Eriophora raconte cette histoire d’aliénation molle. Les navigants sont persuadés du bien-fondé de leur mission, on les a éduqués comme ça. Le Chimp n’est pas un dictateur. Il écoute les humains et ne leur veut pas de mal, mais il contrôle et surveille à hauteur de son omniprésence. Faut-il alors se révolter pour reconquérir sa liberté, ou préserver des existences limitées et ce qui a déjà été accompli ? À ce dilemme sont soumis Sunday, la narratrice, et ses collègues.
Comme souvent chez Peter Watts, on évolue dans un univers sombre. Au centre du vaisseau pousse une forêt modifiée aussi obscure que l’océan de Starfish ou les petits vaisseaux hantés par un vampire dans Vision aveugle et Échopraxie. Les problèmes de la dissimulation, de l’accaparement de la connaissance, sont capitaux. Que sait exactement l’autre, adversaire et en même temps partenaire, voire ami, si une telle catégorie existe ? Que cache-t-il ? Comment lui cacher ce qu’on sait ? Chez Peter Watts, on ignore qui regarde, aussi dans Eriophora trouve-t-on de nombreux codes ; le lecteur devra en décrypter un patiemment pour découvrir le texte dissimulé sous le texte.

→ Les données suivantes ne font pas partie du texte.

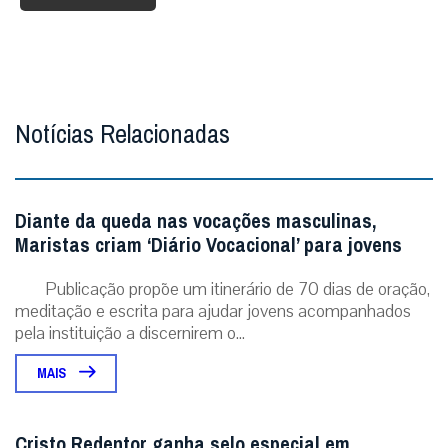
Notícias Relacionadas
Diante da queda nas vocações masculinas,
Maristas criam ‘Diário Vocacional’ para jovens
Publicação propõe um itinerário de 70 dias de oração,
meditação e escrita para ajudar jovens acompanhados
pela instituição a discernirem o...
MAIS
Cristo Redentor ganha selo especial em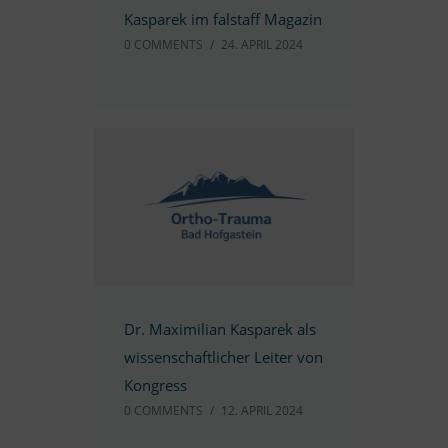
Kas­pa­rek im fal­staff Magazin
0 COMM­ENTS
/
24. APRIL 2024
Dr. Ma­xi­mi­lian Kas­pa­rek als
wis­sen­schaft­li­cher Lei­ter von
Kongress
0 COMM­ENTS
/
12. APRIL 2024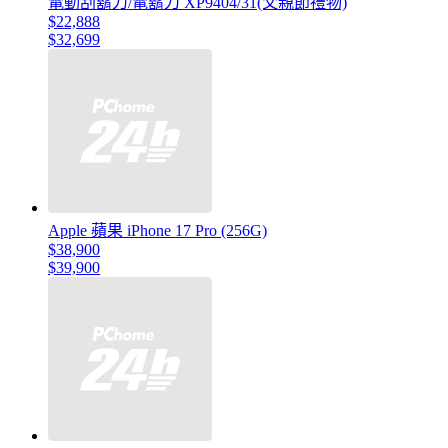
電動刮鬍刀/電鬍刀 XP9404/31(父親節禮物)
$22,888
$32,699
Apple 蘋果 iPhone 17 Pro (256G)
$38,900
$39,900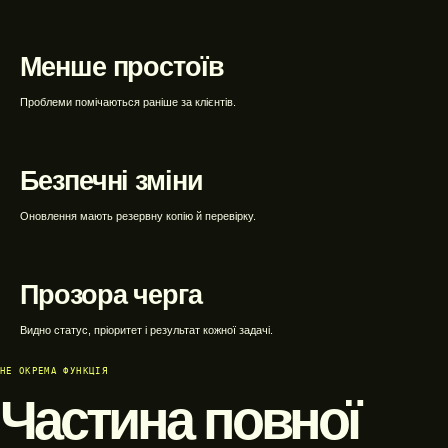
WEBTOP / Підтримка сайтів
Менше простоїв
Проблеми помічаються раніше за клієнтів.
Безпечні зміни
Оновлення мають резервну копію й перевірку.
Прозора черга
Видно статус, пріоритет і результат кожної задачі.
НЕ ОКРЕМА ФУНКЦІЯ
Частина повної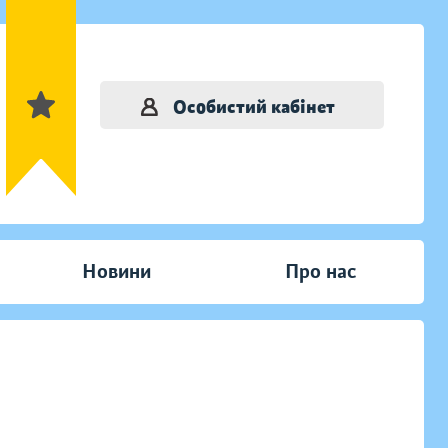
Особистий кабінет
Новини
Про нас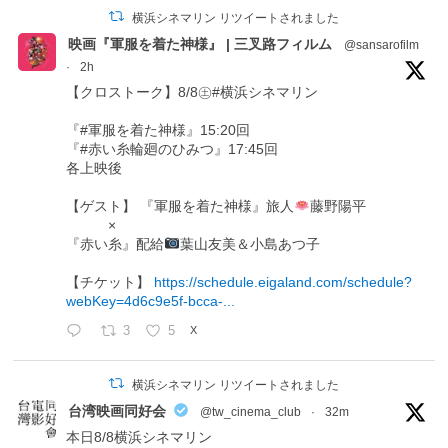
横浜シネマリン リツイートされました
映画『軍服を着た神様』 | 三叉路フィルム
@sansarofilm
·
2h
【クロストーク】8/8㊏#横浜シネマリン
『#軍服を着た神様』15:20回
『#赤い糸輪廻のひみつ』17:45回
各上映後
【ゲスト】 『軍服を着た神様』旅人
藤野陽平
×
『赤い糸』配給
葉山友美＆小島あつ子
【チケット】
https://schedule.eigaland.com/schedule?
webKey=4d6c9e5f-bcca-...
3
5
X
横浜シネマリン リツイートされました
台湾映画同好会
@tw_cinema_club
·
32m
本日8/8横浜シネマリン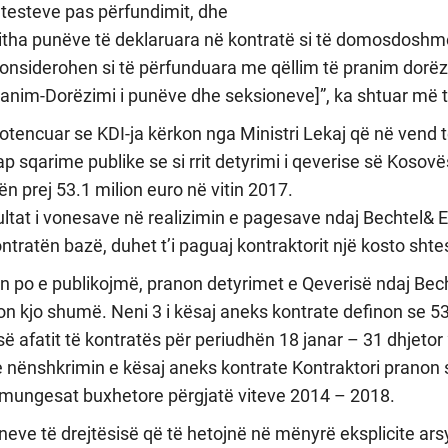
të testeve pas përfundimit, dhe
gjitha punëve të deklaruara në kontratë si të domosdosh
konsiderohen si të përfunduara me qëllim të pranim dorëz
ranim-Dorëzimi i punëve dhe seksioneve]”, ka shtuar më t
otencuar se KDI-ja kërkon nga Ministri Lekaj që në vend 
jap sqarime publike se si rrit detyrimi i qeverise së Kosov
n prej 53.1 milion euro në vitin 2017.
ultat i vonesave në realizimin e pagesave ndaj Bechtel& 
tratën bazë, duhet t’i paguaj kontraktorit një kosto shte
ën po e publikojmë, pranon detyrimet e Qeverisë ndaj Bec
n kjo shumë. Neni 3 i kësaj aneks kontrate definon se 53
 së afatit të kontratës për periudhën 18 janar – 31 dhjeto
e nënshkrimin e kësaj aneks kontrate Kontraktori pranon 
 mungesat buxhetore përgjatë viteve 2014 – 2018.
ganeve të drejtësisë që të hetojnë në mënyrë eksplicite ar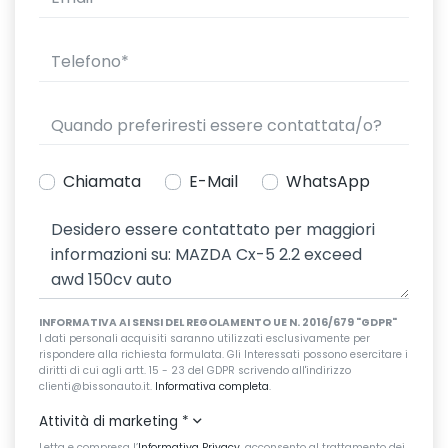
Chiamata
E-Mail
WhatsApp
INFORMATIVA AI SENSI DEL REGOLAMENTO UE N. 2016/679 "GDPR"
I dati personali acquisiti saranno utilizzati esclusivamente per
rispondere alla richiesta formulata. Gli Interessati possono esercitare i
diritti di cui agli artt. 15 - 23 del GDPR scrivendo all'indirizzo
clienti@bissonauto.it.
Informativa completa
.
Attività di marketing
*
Letta e compresa l’
Informativa Privacy
, acconsento al trattamento dei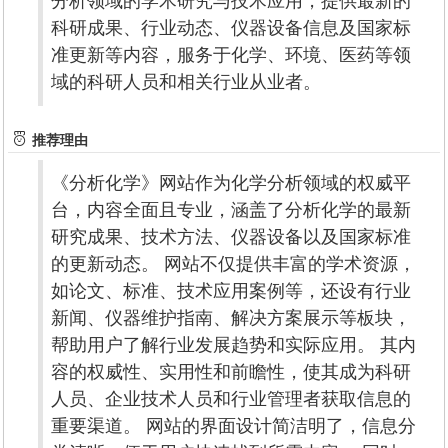
分析领域的学术研究与技术应用，提供最新的
科研成果、行业动态、仪器设备信息及国家标
准更新等内容，服务于化学、环境、医药等领
域的科研人员和相关行业从业者。
推荐理由
《分析化学》网站作为化学分析领域的权威平
台，内容全面且专业，涵盖了分析化学的最新
研究成果、技术方法、仪器设备以及国家标准
的更新动态。 网站不仅提供丰富的学术资源，
如论文、标准、技术应用案例等，还设有行业
新闻、仪器维护指南、解决方案展示等板块，
帮助用户了解行业发展趋势和实际应用。 其内
容的权威性、实用性和前瞻性，使其成为科研
人员、企业技术人员和行业管理者获取信息的
重要渠道。 网站的界面设计简洁明了，信息分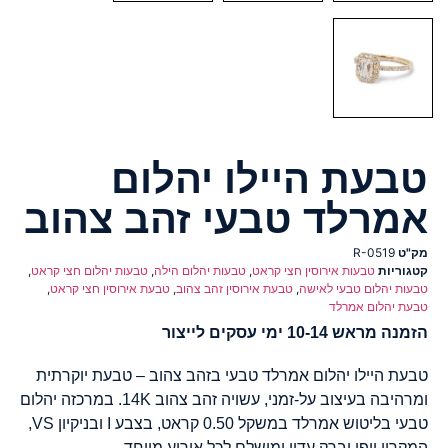
טבעת היילו יהלום
אמרלד טבעי זהב צהוב
מק"ט
R-0519
קטגוריות
טבעות אירוסין חצי קראט
,
טבעות יהלום הילה
,
טבעות יהלום חצי קראט
,
טבעות יהלום טבעי לאישה
,
טבעת אירוסין זהב צהוב
,
טבעת אירוסין חצי קראט
,
טבעת יהלום אמרלד
הזמנה מראש 10-14 ימי עסקים לייצור
טבעת היילו יהלום אמרלד טבעי בזהב צהוב – טבעת יוקרתית
ומרהיבה בעיצוב על-זמני, עשויה זהב צהוב 14K. במרכזה יהלום
טבעי בליטוש אמרלד במשקל 0.50 קראט, בצבע I ובניקיון VS,
המקרין יופי וברק עדין ומושלם לכל אירוע מיוחד.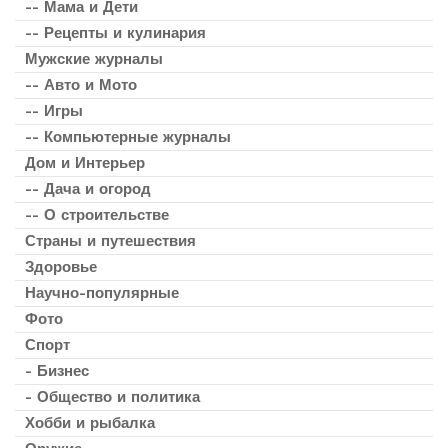
-- Мама и Дети
-- Рецепты и кулинария
Мужские журналы
-- Авто и Мото
-- Игры
-- Компьютерные журналы
Дом и Интерьер
-- Дача и огород
-- О строительстве
Страны и путешествия
Здоровье
Научно-популярные
Фото
Спорт
- Бизнес
- Общество и политика
Хобби и рыбалка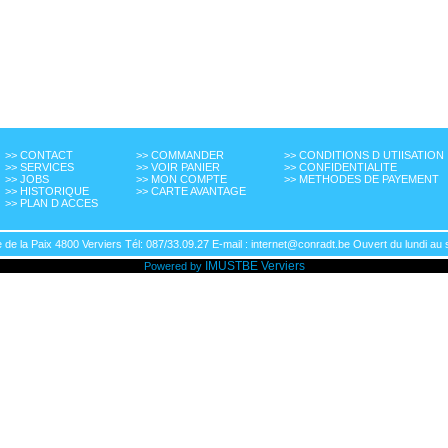
>> CONTACT
>> COMMANDER
>> CONDITIONS D UTIISATION
>> SERVICES
>> VOIR PANIER
>> CONFIDENTIALITE
>> JOBS
>> MON COMPTE
>> METHODES DE PAYEMENT
>> HISTORIQUE
>> CARTE AVANTAGE
>> PLAN D ACCES
de la Paix 4800 Verviers Tél: 087/33.09.27 E-mail : internet@conradt.be Ouvert du lundi au 
IMUSTBE
Verviers
Powered by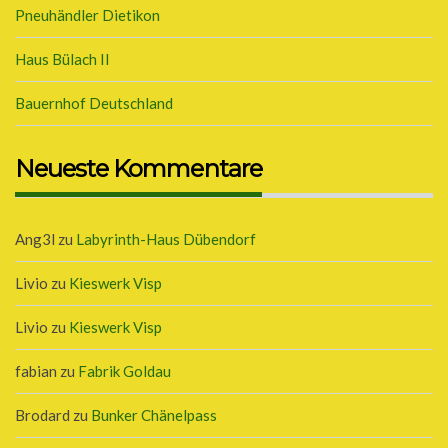
Pneuhändler Dietikon
Haus Bülach II
Bauernhof Deutschland
Neueste Kommentare
Ang3l
zu
Labyrinth-Haus Dübendorf
Livio
zu
Kieswerk Visp
Livio
zu
Kieswerk Visp
fabian
zu
Fabrik Goldau
Brodard
zu
Bunker Chänelpass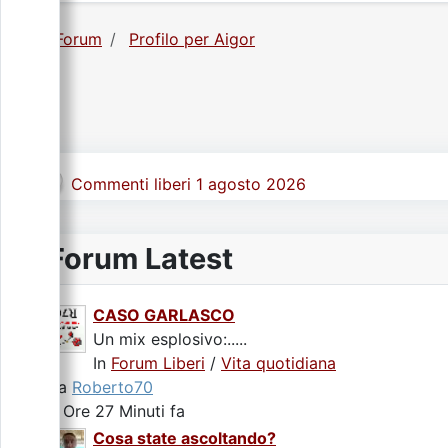
Forum
Profilo per Aigor
Commenti liberi 1 agosto 2026
Forum Latest
CASO GARLASCO
Un mix esplosivo:.....
In
Forum Liberi
/
Vita quotidiana
da
Roberto70
6 Ore 27 Minuti fa
Cosa state ascoltando?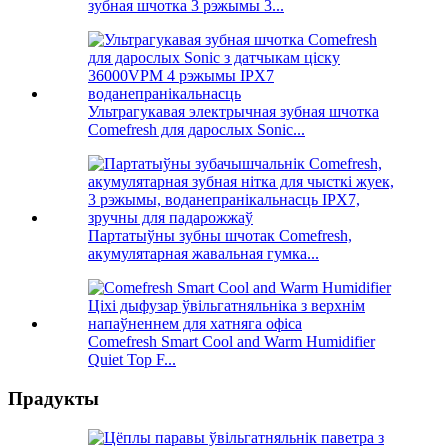
зубная шчотка 3 рэжымы 3...
Ультрагукавая электрычная зубная шчотка
Comefresh для дарослых Sonic...
Партатыўны зубны шчотак Comefresh,
акумулятарная жавальная гумка...
Comefresh Smart Cool and Warm Humidifier
Quiet Top F...
Прадукты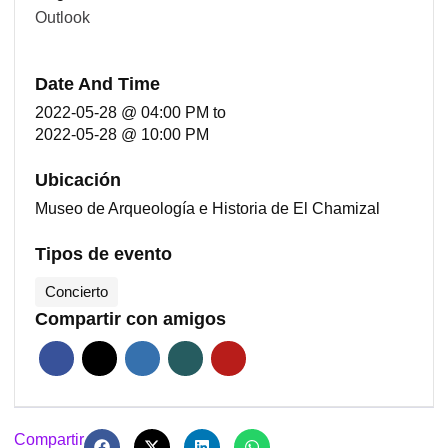
Outlook
Date And Time
2022-05-28 @ 04:00 PM
to
2022-05-28 @ 10:00 PM
Ubicación
Museo de Arqueología e Historia de El Chamizal
Tipos de evento
Concierto
Compartir con amigos
Compartir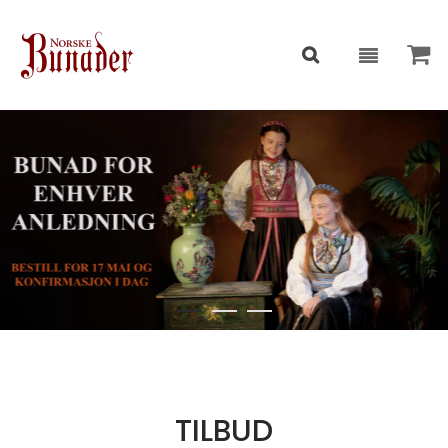
TILBUD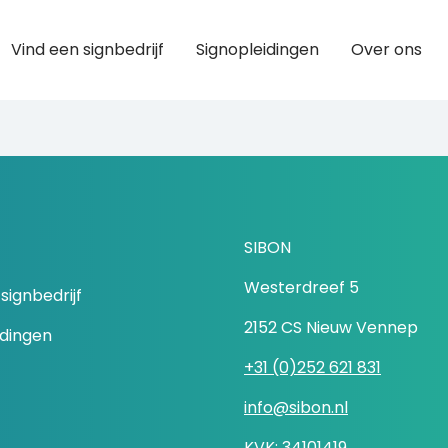
Vind een signbedrijf
Signopleidingen
Over ons
SIBON
Westerdreef 5
signbedrijf
2152 CS Nieuw Vennep
idingen
+31 (0)252 621 831
info@sibon.nl
KVK: 34101419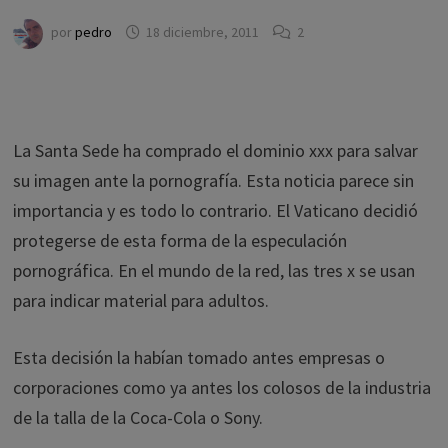
por
pedro
18 diciembre, 2011
2
La Santa Sede ha comprado el dominio xxx para salvar
su imagen ante la pornografía. Esta noticia parece sin
importancia y es todo lo contrario. El Vaticano decidió
protegerse de esta forma de la especulación
pornográfica. En el mundo de la red, las tres x se usan
para indicar material para adultos.
Esta decisión la habían tomado antes empresas o
corporaciones como ya antes los colosos de la industria
de la talla de la Coca-Cola o Sony.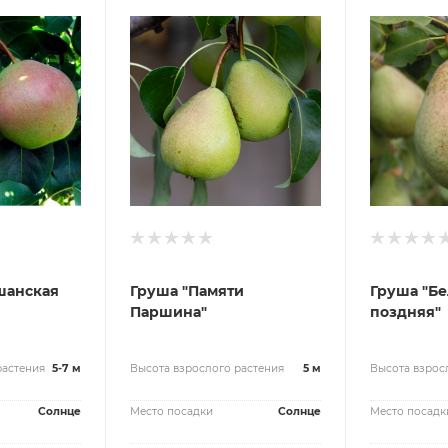
шанская
Груша "Памяти
Груша "Бе
Паршина"
поздняя"
растения
5-7 м
Высота взрослого растения
5 м
Высота взрос
Солнце
Место посадки
Солнце
Место посадк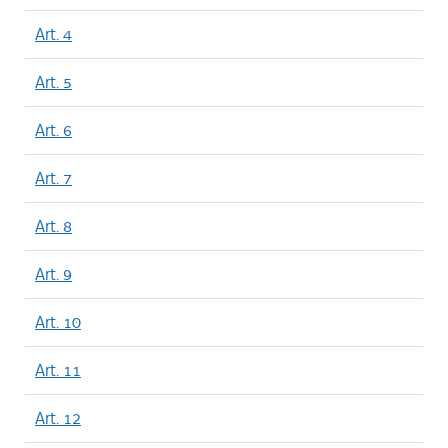
Art. 4
Art. 5
Art. 6
Art. 7
Art. 8
Art. 9
Art. 10
Art. 11
Art. 12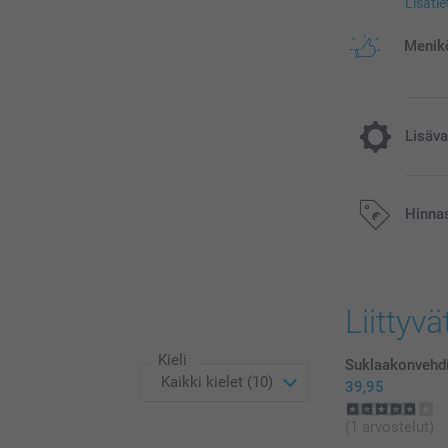
Lisäti
Menikö
Lisäva
Viilennys l
Hinna
5,95/kpl
Kaikki hinnat ov
postikuluja.
Liittyvä
Kieli
Suklaakonvehdit
39,95
(1 arvostelut)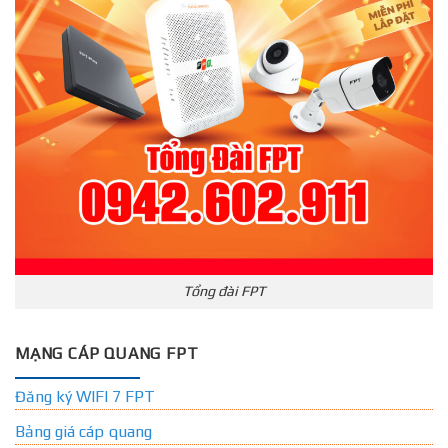
Tổng đài FPT
MẠNG CÁP QUANG FPT
Đăng ký WIFI 7 FPT
Bảng giá cáp quang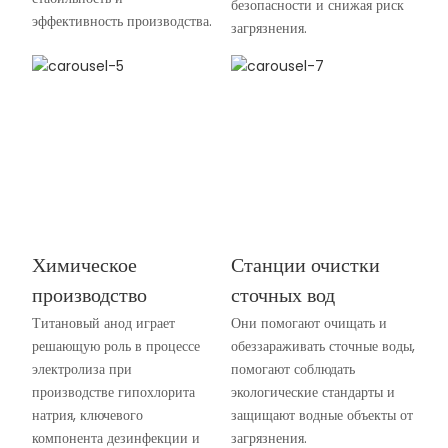
безопасности и снижая риск
эффективность производства.
загрязнения.
Химическое
Станции очистки
производство
сточных вод
Титановый анод играет
Они помогают очищать и
решающую роль в процессе
обеззараживать сточные воды,
электролиза при
помогают соблюдать
производстве гипохлорита
экологические стандарты и
натрия, ключевого
защищают водные объекты от
компонента дезинфекции и
загрязнения.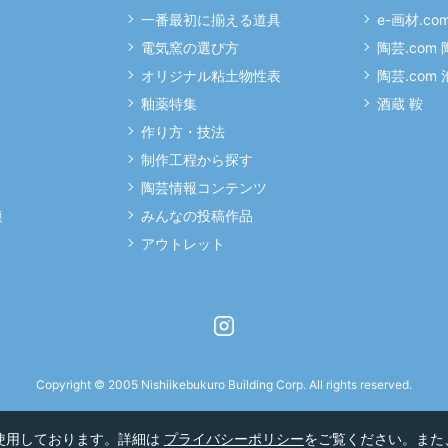
一番最初に揃える道具
e-画材.co
電気窯の選び方
陶芸.com
オリジナル粘土物性表
陶芸.com
釉薬特集
酒蔵 鞍
作り方・技法
制作工程から探す
陶芸情報コンテンツ
連
みんなの投稿作品
アウトレット
Instagram
Copyright © 2005 Nishiikebukuro Building Corp. All rights reserved.
を使用しております。詳細は
プライバシーポリシー
をご覧ください。また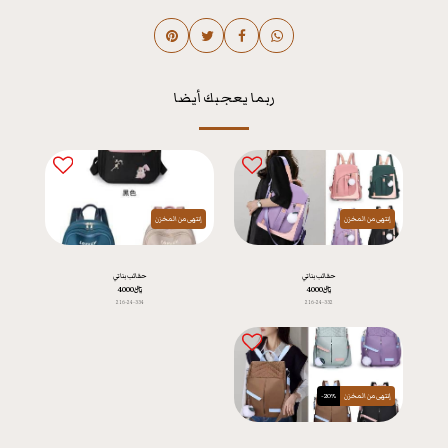
ربما يعجبك أيضا
إنتهى من المخزن
إنتهى من المخزن
حقائب بناتي
حقائب بناتي
﷼
4000
﷼
4000
216-24-334
216-24-332
إنتهى من المخزن
-20%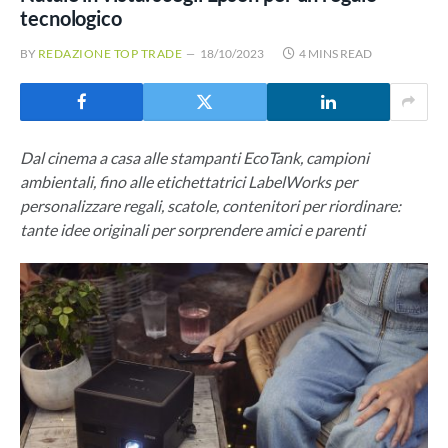
tecnologico
BY
REDAZIONE TOP TRADE
18/10/2023
4 MINS READ
Dal cinema a casa alle stampanti EcoTank, campioni
ambientali, fino alle etichettatrici LabelWorks per
personalizzare regali, scatole, contenitori per riordinare:
tante idee originali per sorprendere amici e parenti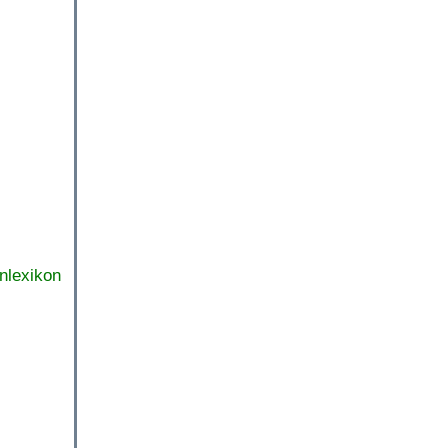
nlexikon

Cette épopée paranoïaque avait commencé par trois nouvelles, qu’on peut lire dans le recueil Au-delà du gouffre. On y trouvait déjà, contrebalançant la fatalité glacée, la force des liens et de l’empathie. Les relations entre Sunday et le Chimp, entre Sunday et Lian, qu’elle finira par appeler son « amie », ont la finesse et la délicatesse des cryptages qu’invente l’équipage de l’Eriophora. En outre, chez Peter Watts on ne se résigne jamais. On se bat jusqu’au bout.
Dans des styles très différents, Ted Chiang et Peter Watts inventent des fictions dont la force narrative repose sur des extrapolations rigoureuses, mais pour examiner des questions qui nous préoccupent aujourd’hui, et, toujours, la dentelle fragile des rapports affectifs. Humains ou assimilés.